GE shares were down 5 cents at $19.11 on Friday morning, a day when fellow blue-chip industrial Caterpillar Inc missed profit forecasts, sending its shares sharply lower and weighing on the broader stock market.
Over the past year, GE shares have risen 26 percent, ahead of the 23 percent rise in the Dow Jones industrial average.
The world’s largest maker of jet engines and electric turbines said second-quarter profit attributable to common shareholders rose to $3.69 billion, or 35 cents per share, from $3.03 billion, or 28 cents per share, a year earlier.

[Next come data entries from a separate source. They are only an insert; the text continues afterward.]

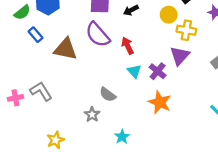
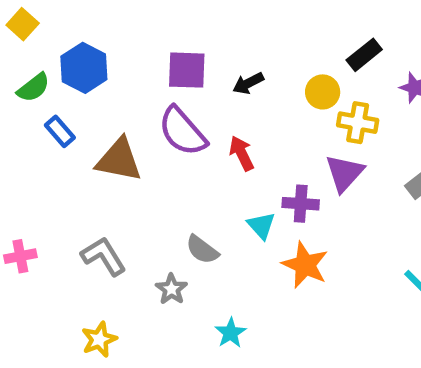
cyan triangle: (134, 71) -> (261, 226), moved
purple cross: (158, 71) -> (301, 204), turned -35
gray L-shape: (41, 91) -> (104, 256), moved

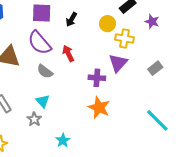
black arrow: (248, 83) -> (71, 19), turned -32
cyan triangle: (261, 226) -> (43, 101), moved
gray semicircle: (202, 250) -> (45, 71), moved

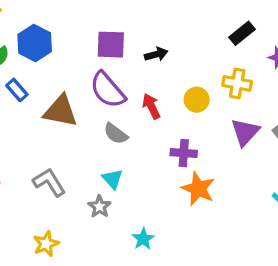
black arrow: (71, 19) -> (156, 54), turned -136
yellow circle: (107, 24) -> (197, 100), moved
purple triangle: (118, 63) -> (245, 132), moved
purple cross: (97, 78) -> (184, 153), moved

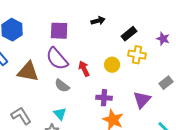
black rectangle: (242, 33) -> (129, 34), moved
black arrow: (156, 54) -> (98, 21), moved
purple triangle: (245, 132) -> (142, 100), moved

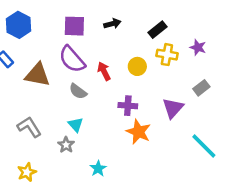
black arrow: (98, 21) -> (112, 24), moved
purple star: (163, 39) -> (198, 47), moved

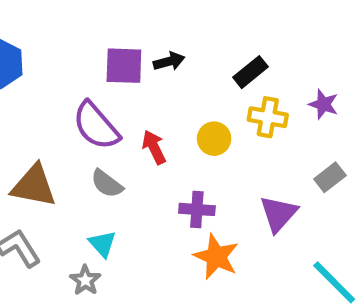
purple square: (74, 26) -> (124, 66), moved
brown triangle: (38, 75) -> (34, 186), moved

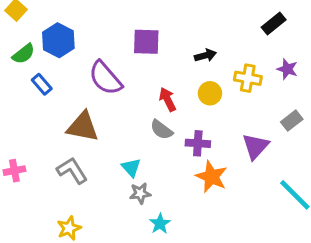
black arrow: (169, 61) -> (205, 55), moved
black rectangle: (251, 72) -> (274, 24), moved
purple semicircle: (96, 126) -> (105, 78), moved
gray semicircle: (107, 184) -> (161, 130), moved
gray star: (85, 280) -> (140, 193), moved, turned 30

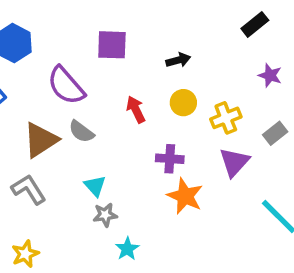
yellow cross: (248, 78) -> (226, 118), moved, turned -32
brown triangle: (83, 127) -> (41, 140), turned -44
gray semicircle: (161, 130) -> (81, 132), moved

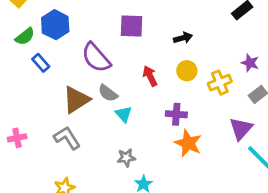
purple star: (270, 75) -> (250, 63), moved
purple triangle: (234, 162) -> (241, 129), moved
cyan triangle: (95, 186) -> (124, 114), moved

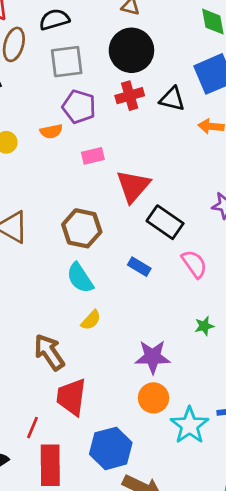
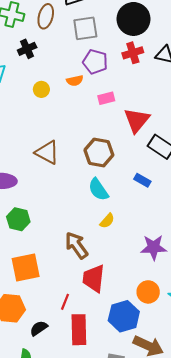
orange circle: (154, 398) -> (148, 292), moved

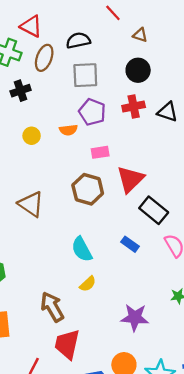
black circle: (134, 19) -> (138, 70), size x0.7
brown hexagon: (99, 152) -> (88, 189), moved

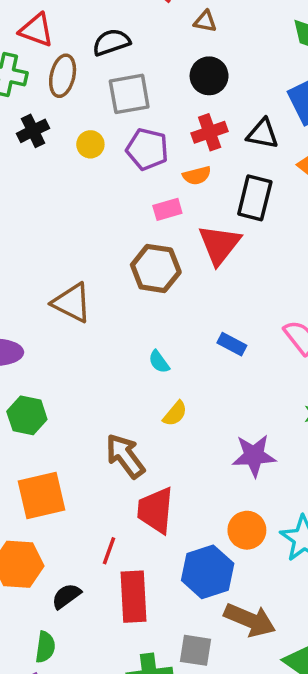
orange semicircle: (68, 130) -> (197, 176), moved
yellow circle: (32, 136) -> (90, 144), moved
black rectangle: (154, 210) -> (255, 198), moved, turned 72
cyan semicircle: (82, 249) -> (159, 362), size x0.6

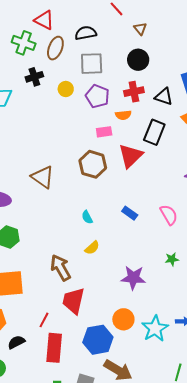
brown triangle: (205, 21) -> (140, 29), turned 32

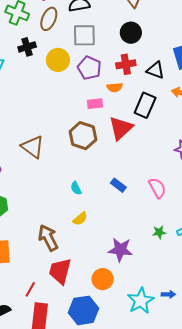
yellow circle: (66, 89) -> (58, 60), size x1.5
orange circle: (123, 319) -> (103, 279), moved

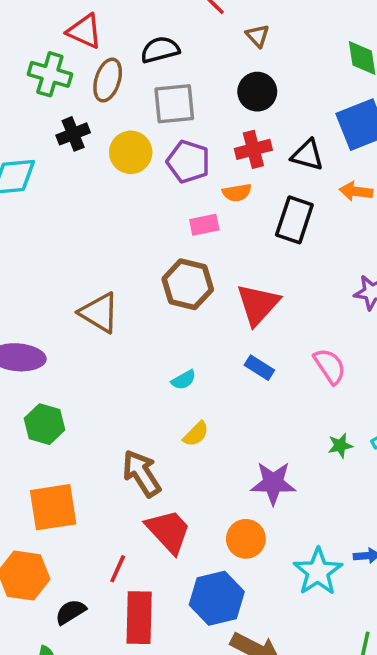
red triangle: (121, 128) -> (258, 304), moved
cyan semicircle: (76, 188) -> (184, 380), turned -88
red trapezoid: (60, 271) -> (168, 531), turned 128

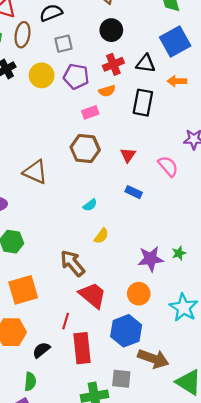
gray square: (174, 104) -> (63, 44), size x0.7
red triangle: (258, 304) -> (128, 155), size x0.6
pink semicircle: (330, 366) -> (168, 166), moved
green star: (340, 446) -> (179, 253), moved

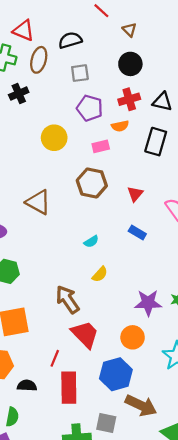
yellow circle: (42, 75) -> (54, 138), moved
black semicircle: (41, 350) -> (27, 386), turned 36

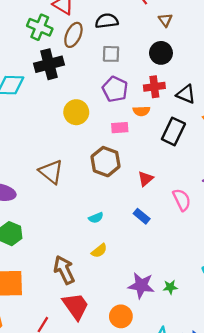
black cross: (19, 94) -> (49, 64), size x1.5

Factoring out one-time items, profit was 34 cents per share. On that basis, analysts had expected 32 cents, according to Thomson Reuters I/B/E/S.
Revenue fell 3.5 percent to $35.63 billion, reflecting the sale of a majority stake in GE’s NBC Universal business to Comcast Corp. Analysts had expected $34.7 billion.
Profit fell 19 percent at GE’s energy unit, which incurred large costs to integrate the $11 billion wave of takeovers it made between September and March. Profit margins on renewable energy equipment deteriorated. Demand was split, with sales of equipment used in oil and natural gas production up 39 percent, and electricity-producing gear up just 1 percent.
“If oil keeps going up and if Congress and the president do something more on renewables, which they keep talking about but haven’t done, then margins have a long way to expand,” said Jack De Gan, chief investment officer at Harbor Advisory Corp in Portsmouth, New Hampshire. “They’re doing well to keep margins in those businesses as good as they are.”